Now that you've seen how we style our dbt projects, it's time to build your own. Feel free to copy this guide and use it as a template for your own project. If you do, we'd love to hear about it! Reach out to us on the Community Forum or Slack to share your style guide. We recommend co-locating your style guide with your code to make sure contributors can easily follow it. If you're using GitHub, you can add your style guide to your repository's wiki, or include it in your README.
Lastly, to ensure your style guide's automated rules are being followed without additional mental overhead to your team, you can use pre-commit hooks to automatically check your code for style violations (and often fix them automagically) before it's committed. This is a great way to make sure your style guide is followed by all contributors. We recommend implementing this once you've settled on and published your style guide, and your codebase is conforming to it. This will ensure that all future commits follow the style guide. You can find an excellent set of open source pre-commit hooks for dbt from the community here in the dbt-checkpoint project.
Style guide template
# dbt Example Style Guide
## SQL Style
- Use lowercase keywords.
- Use trailing commas.
## Model Organization
Our models (typically) fit into two main categories:\
- Staging — Contains models that clean and standardize data.
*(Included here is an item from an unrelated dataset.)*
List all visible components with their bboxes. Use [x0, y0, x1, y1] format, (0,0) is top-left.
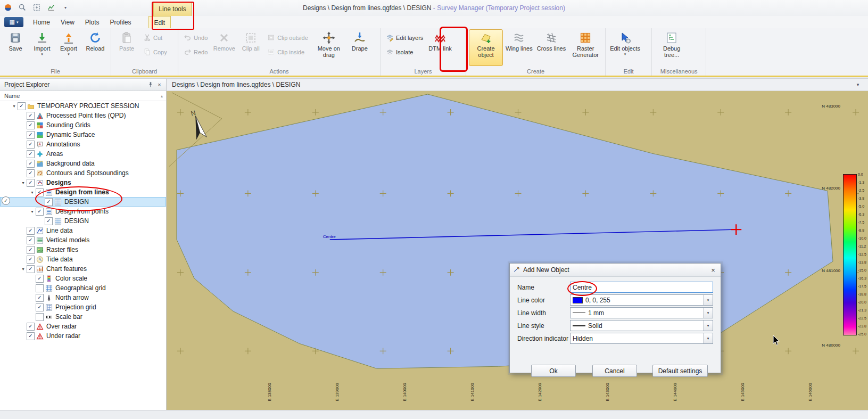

- Marts — Contains models which combine or heavily transform data.
Things to note:
- There are different types of models that typically exist in each of the above categories. See Model Layers for more information.
- Read How we structure our dbt projects for an example and more details around organization.
## Model Layers
- Only models in `staging` should select from sources.
- Models not in the `staging` folder should select from refs.
## Model File Naming and Coding
- All objects should be plural.
Example: `stg_stripe__invoices.sql` vs. `stg_stripe__invoice.sql`
- All models should use the naming convention `<type/dag_stage>_<source/topic>__<additional_context>`. See this article for more information.
- Models in the **staging** folder should use the source's name as the `<source/topic>` and the entity name as the `additional_context`.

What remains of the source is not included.